高熱にベッド<短&番外>


『…という事はつまり、那子は今酔っ払ってるって事ですよね…!』

下を向いて暫く動かなかった唯ちゃんは、急に頭をあげて、例の扉を勢い良く開けて中へ入っていった。

『那子っ、大丈夫!?』

中からは唯ちゃんの心配そうな声と、

『ゆ〜い?どったの〜?うひゃひゃーっ』

相変わらずの那子の声。

『なんて格好…!服来なきゃ!』
『やーらー!あついもんー!』


中を覗いて見ると服に袖を通させようとする唯ちゃんと、それを拒む那子の姿があって。


『もう…!永樹さんの馬鹿!!!』

唯ちゃんに怒鳴られてしまった。

『唯ちゃんの言う通りだ。
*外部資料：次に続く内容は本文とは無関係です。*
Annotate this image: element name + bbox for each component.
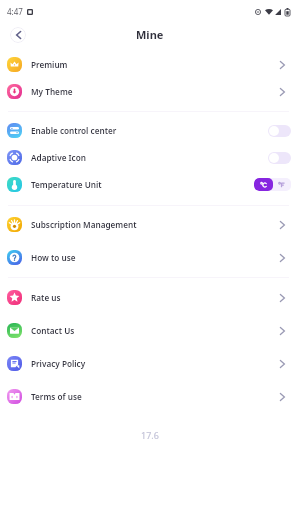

お前はもう少し後先考えて行動しろ』

そして真人からは大人目線でお説教を受けて。

『酒怖ぇ』

那子の変貌ぶりに、お酒に対して考え方を改めてる様子の一。

『…………っ』

『『『赤面してんじゃねえよ』』』


そして那子を見て無言で赤面する竜。

『はい見んの禁止』

俺は扉をしめて中を見えないようにした。


確かに竜の気持ちは分かる。

赤面する気持ちも思わず言葉を忘れる気持ちも分かる。

あれの破壊力は凄まじい。



だからこそ、




俺以外の男が見ちゃ駄目。



我儘だって言われたって
こいつらに俺は助けられたとしても



嫌な事実は変わらない。



俺の那子のやらしい姿、それを見て興奮できるのは俺だけじゃないと嫌なんだ。